Oct 15, 2004 22:06
"You can tell the sun in his jealous skies when we walked in fields of gold.."
So dad requested that i update today. lol. Things have been getting increasingly more crazy. Lots of schoolwork -- a year ago i would have thought that it would be impossible to do this. But i'm holding on, and that makes me want to go even further. So i'm sitting here with an IBC rootbeer, knowing well that I need to get up in 8 hours and bus to the NH Champs race.. But oh, how i need to express myself!

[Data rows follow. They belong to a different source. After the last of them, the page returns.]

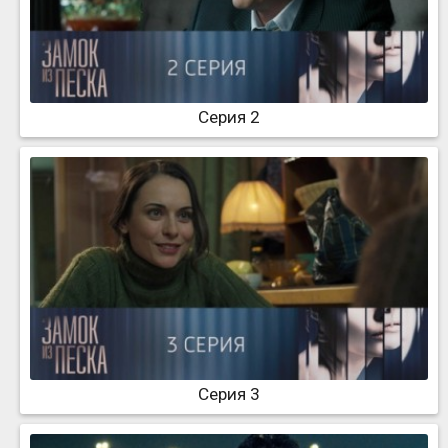
Серия 2
Серия 3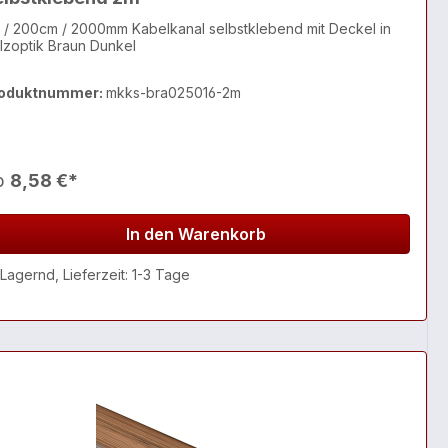
 / 200cm / 2000mm Kabelkanal selbstklebend mit Deckel in
lzoptik Braun Dunkel
oduktnummer:
mkks-bra025016-2m
b
8,58 €*
In den Warenkorb
Lagernd, Lieferzeit: 1-3 Tage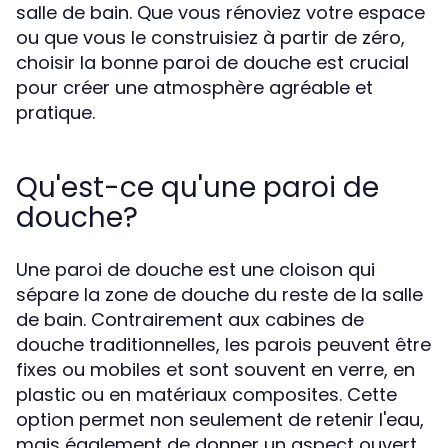
salle de bain. Que vous rénoviez votre espace
ou que vous le construisiez à partir de zéro,
choisir la bonne paroi de douche est crucial
pour créer une atmosphère agréable et
pratique.
Qu'est-ce qu'une paroi de
douche?
Une paroi de douche est une cloison qui
sépare la zone de douche du reste de la salle
de bain. Contrairement aux cabines de
douche traditionnelles, les parois peuvent être
fixes ou mobiles et sont souvent en verre, en
plastic ou en matériaux composites. Cette
option permet non seulement de retenir l'eau,
mais également de donner un aspect ouvert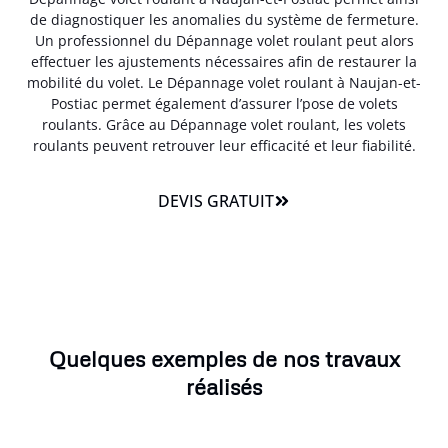
de diagnostiquer les anomalies du système de fermeture.
Un professionnel du Dépannage volet roulant peut alors
effectuer les ajustements nécessaires afin de restaurer la
mobilité du volet. Le Dépannage volet roulant à Naujan-et-
Postiac permet également d’assurer l’pose de volets
roulants. Grâce au Dépannage volet roulant, les volets
roulants peuvent retrouver leur efficacité et leur fiabilité.
DEVIS GRATUIT
Quelques exemples de nos travaux
réalisés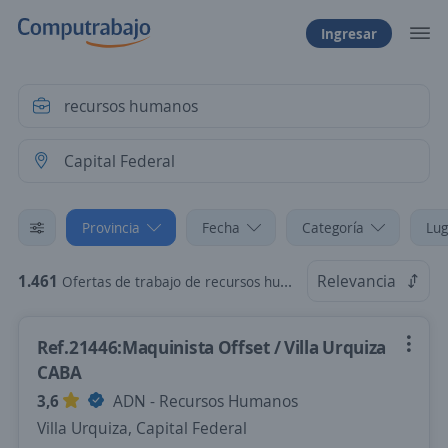
Ingresar
Provincia
Fecha
Categoría
Lug
1.461
Relevancia
Ofertas de trabajo de recursos humanos en Capital Federal
Ref.21446:Maquinista Offset / Villa Urquiza
CABA
3,6
ADN - Recursos Humanos
Villa Urquiza, Capital Federal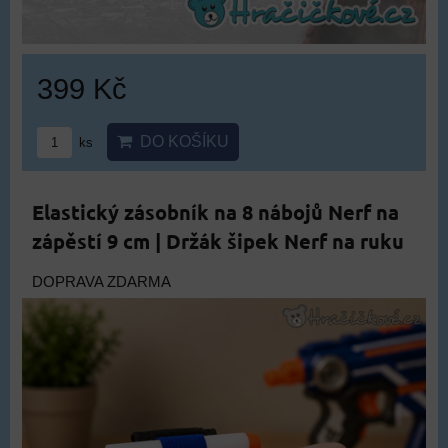
399 Kč
DO KOŠÍKU
ks
Elastický zásobník na 8 nábojů Nerf na
zápěstí 9 cm | Držák šipek Nerf na ruku
DOPRAVA ZDARMA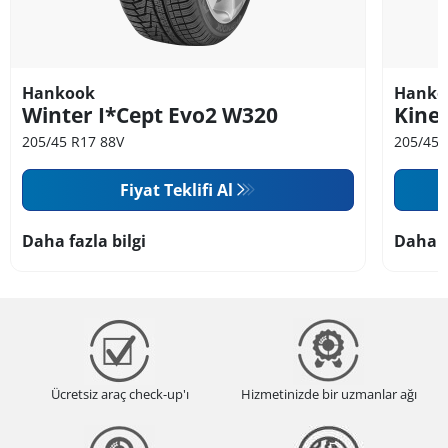
Hankook
Hanko
Winter I*Cept Evo2 W320
Kine
205/45 R17 88V
205/45 
Fiyat Teklifi Al
Daha fazla bilgi
Daha f
Ücretsiz araç check-up'ı
Hizmetinizde bir uzmanlar ağı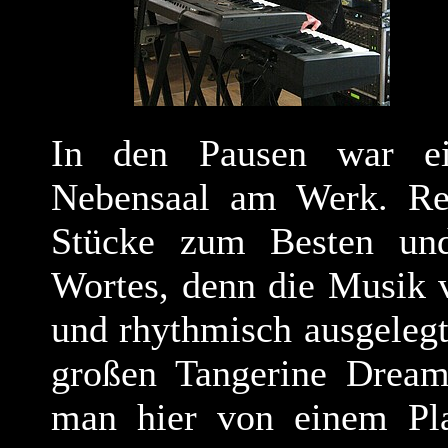
In den Pausen war ei
Nebensaal am Werk. Ren
Stücke zum Besten un
Wortes, denn die Musik 
und rhythmisch ausgelegt.
großen Tangerine Dream
man hier von einem Pla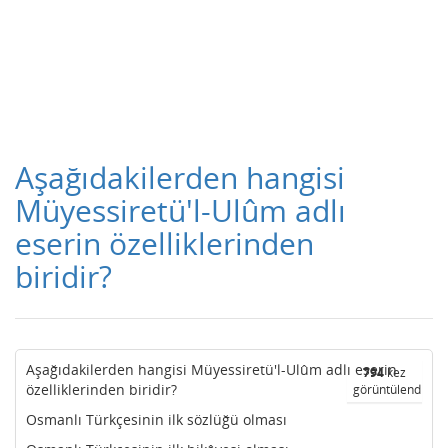
Aşağıdakilerden hangisi
Müyessiretü'l-Ulûm adlı
eserin özelliklerinden
biridir?
Aşağıdakilerden hangisi Müyessiretü'l-Ulûm adlı eserin
794
kez
özelliklerinden biridir?
görüntülendi
Osmanlı Türkçesinin ilk sözlüğü olması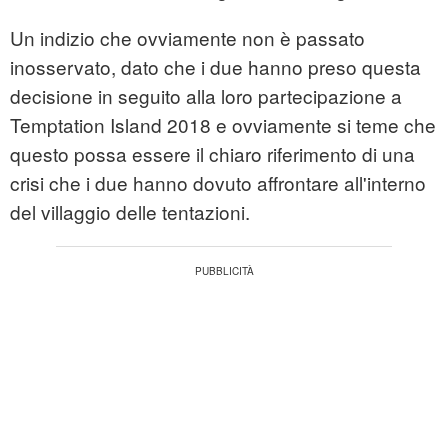
Un indizio che ovviamente non è passato
inosservato, dato che i due hanno preso questa
decisione in seguito alla loro partecipazione a
Temptation Island 2018 e ovviamente si teme che
questo possa essere il chiaro riferimento di una
crisi che i due hanno dovuto affrontare all'interno
del villaggio delle tentazioni.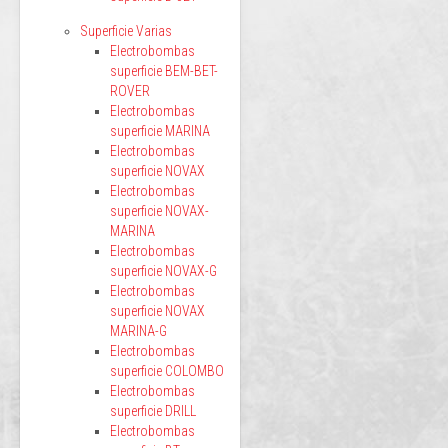
Superficie Varias
Electrobombas
superficie BEM-BET-
ROVER
Electrobombas
superficie MARINA
Electrobombas
superficie NOVAX
Electrobombas
superficie NOVAX-
MARINA
Electrobombas
superficie NOVAX-G
Electrobombas
superficie NOVAX
MARINA-G
Electrobombas
superficie COLOMBO
Electrobombas
superficie DRILL
Electrobombas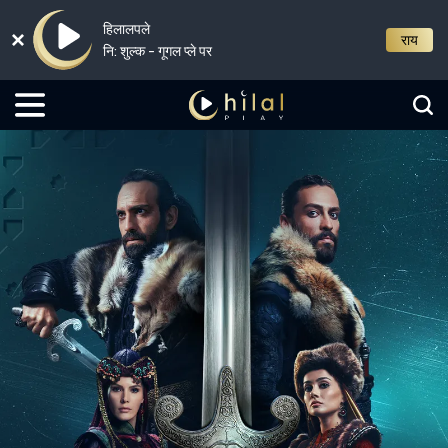
हिलालपले
राय
नि: शुल्क - गूगल प्ले पर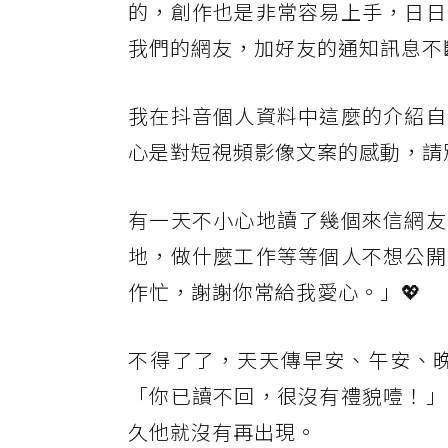
的，創作也是非常容易上手，日日
我們的網友，加好友的通知訊息不
我在抖音個人資料中這麼的介紹自
心是對短視頻影像文案的感動，請
有一天不小心地讀了幾個來信網友
地，做什麼工作等等個人不想公開
作忙，謝謝你常給我愛心。」💖
不得了了，天天傳早安、午安、
「你已讀不回，很沒有禮貌噎！」
久他就沒有再出現。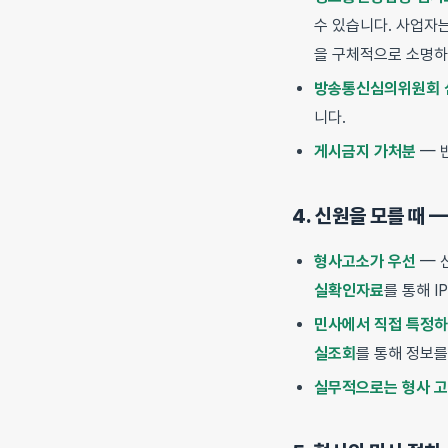
수 있습니다. 사업자
을 구체적으로 소명하
방송통신심의위원회 
니다.
게시금지 가처분
— 
4. 신원을 모를 때 
형사고소가 우선
— 
실확인자료
를 통해 
민사에서 직접 특정
실조회
를 통해 정보를
실무적으로는 형사 고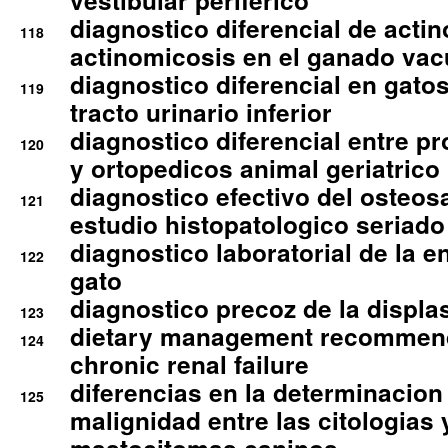
vestibular periferico
diagnostico diferencial de actin
118
actinomicosis en el ganado va
diagnostico diferencial en gato
119
tracto urinario inferior
diagnostico diferencial entre 
120
y ortopedicos animal geriatrico
diagnostico efectivo del osteo
121
estudio histopatologico seriado
diagnostico laboratorial de la e
122
gato
diagnostico precoz de la displa
123
dietary management recommend
124
chronic renal failure
diferencias en la determinacion
125
malignidad entre las citologias 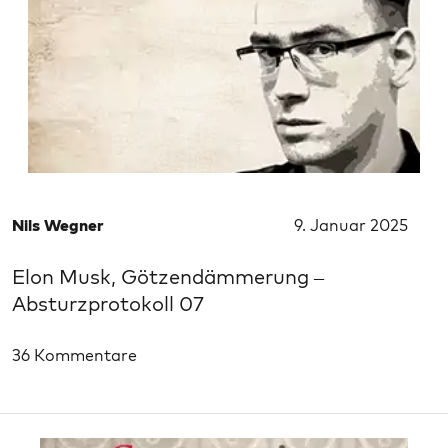
Nils Wegner
9. Januar 2025
Elon Musk, Götzendämmerung –
Absturzprotokoll 07
36 Kommentare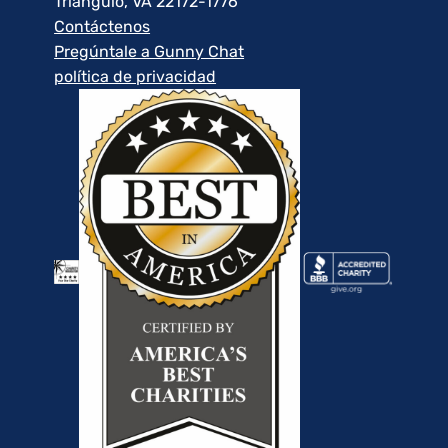
Triángulo, VA 22172-1776
Contáctenos
Pregúntale a Gunny Chat
política de privacidad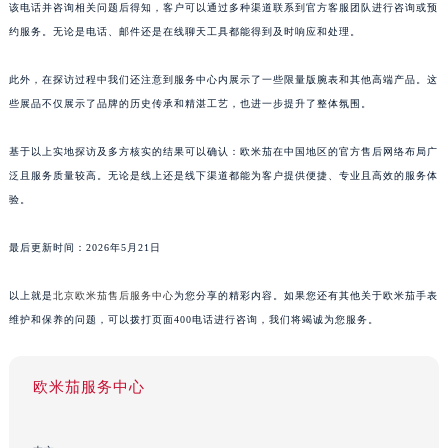
该电话并咨询相关问题后得知，客户可以通过多种渠道联系到官方客服团队进行咨询或预
约服务。无论是电话、邮件还是在线聊天工具都能得到及时响应和处理。
此外，在探访过程中我们还注意到服务中心内展示了一些限量版腕表和其他高端产品。这
些展品不仅展示了品牌的历史传承和精湛工艺，也进一步提升了整体氛围。
基于以上实地探访及多方核实的结果可以确认：欧米茄在中国地区的官方售后网络布局广
泛且服务质量较高。无论是线上还是线下渠道都能为客户提供便捷、专业且高效的服务体
验。
最后更新时间：2026年5月21日
以上就是
北京欧米茄售后服务中心
为您分享的精彩内容。如果您还有其他关于欧米茄手表
维护和保养的问题，可以拨打页面400电话进行咨询，我们将竭诚为您服务。
欧米茄服务中心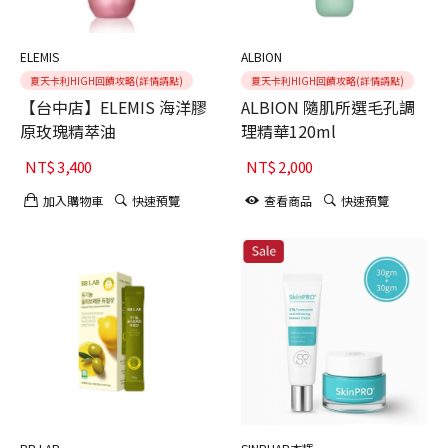
ELEMIS
ALBION
夏天卡利HIGH回饋攻略(詳情請點)
夏天卡利HIGH回饋攻略(詳情請點)
【台中店】ELEMIS 海洋膠
ALBION 隨肌所選毛孔調
原玫瑰精萃油
理精華120ml
NT$
3,400
NT$
2,000
加入購物車
快速預覽
查看商品
快速預覽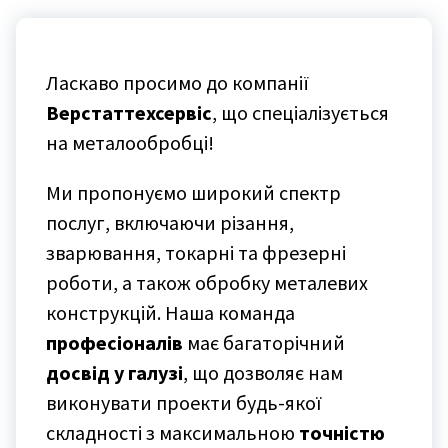
Ласкаво просимо до компанії
Верстаттехсервіс
, що спеціалізується
на металообробці!
Ми пропонуємо широкий спектр
послуг, включаючи різання,
зварювання, токарні та фрезерні
роботи, а також обробку металевих
конструкцій. Наша команда
професіоналів
має багаторічний
досвід у галузі
, що дозволяє нам
виконувати проекти будь-якої
складності з максимальною
точністю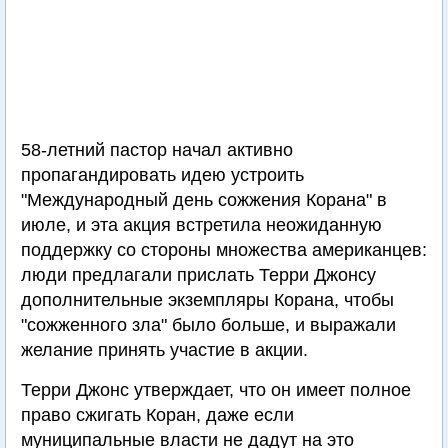
58-летний пастор начал активно
пропагандировать идею устроить
"Международный день сожжения Корана" в
июле, и эта акция встретила неожиданную
поддержку со стороны множества американцев:
люди предлагали прислать Терри Джонсу
дополнительные экземпляры Корана, чтобы
"сожженного зла" было больше, и выражали
желание принять участие в акции.
Терри Джонс утверждает, что он имеет полное
право сжигать Коран, даже если
муниципальные власти не дадут на это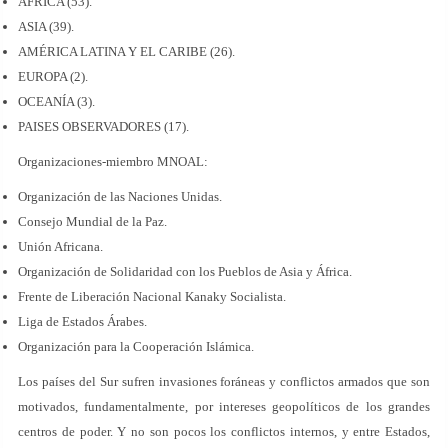
ÁFRICA (53).
ASIA (39).
AMÉRICA LATINA Y EL CARIBE (26).
EUROPA (2).
OCEANÍA (3).
PAISES OBSERVADORES (17).
Organizaciones-miembro MNOAL:
Organización de las Naciones Unidas.
Consejo Mundial de la Paz.
Unión Africana.
Organización de Solidaridad con los Pueblos de Asia y África.
Frente de Liberación Nacional Kanaky Socialista.
Liga de Estados Árabes.
Organización para la Cooperación Islámica.
Los países del Sur sufren invasiones foráneas y conflictos armados que son
motivados, fundamentalmente, por intereses geopolíticos de los grandes
centros de poder. Y no son pocos los conflictos internos, y entre Estados,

I thought for a long time that living was like walking down a long path. I do believe I've told someone about this before.. Anyway, an immeasurable amount of things pass you by and the few things that you do pick up, or notice and comment on, are symbolic of the relationships we have with others. But right now it feels as though life is a huge whirlwind that blows around us, as we struggle to stay standing in the same place, and flail our arms around trying to catch what we can from the tornado. It's like spinning really fast and focussing on one thing.. the room just keeps spinning. Maybe life is more like that?
Regardless of if it is or not, life is all about the center. Our center. It's different for everyopne. I told the girls a while ago about an experience i had this summer while taking a jazz class. As we descended into a stratle split, as usual, we let our heads be heavy and rested out weight on our elbows. What a painful thing. But this time, i felt everything coming in through the tips of every extension off of me, and going out at the same speed. But all of it fed from and was fed to my center. I felt everything, deep inside me in those few minutes (not even.) And as the pain burned as a big fiery ball inside of me, i was comforted. I had a good friend named Kelly who is in college now. I'll never forget what she said once. She had made a similar realization.. and she said that all good things come from pain. This is debatable, but i certaintly felt it then.. But ahh, that is for another entry.
Another thing life is all about is ballance. Ballance is so unbelievably complicated that if it were to be a physical thing it could in no possible way every be placed down in a way where it would not tip. Not only is it enormous, it is also very intricate. But what happens if we find ballance in our lives? Are we ballanced enough to find ballance in the first place? I always found it interesting how few people can ballance with their eyes closed. I know girls with rock solid ballances at dance that cant stay aligned with their eyes shut for the life of them. Why? We need something to focus on. But when you apply that to real life, and stop using dance as a metaphor.. what could possibly be great enough to have such a huge effect on the proportions of your life?
That has a lot more questions then the center.. mostly becuase there is so much more for me to know that i have not even come across yet. The last thing is to relax. Another unbelievably complex thing what would be unable to relax itself if it were made man. But thats whats special ---- relaxation, as an idea noun, can never be put in physical form. Things or people can bring us relaxation, but whenever it is felt, it has not been given to one.. it has been evoked in them. we all have deep inside us (possibly in our center) a very calm, smooth power that is particularly fine.. Foreign at the same time, like warm water woven into something. It can be brought out at the most inopportune moments, like in the middle of a stretch, in a crowded hall, or in a flawlessly quiet room. But it's something you can't find by looking for it. It has to come out by it's own will, and can leave as briskly as it arrived.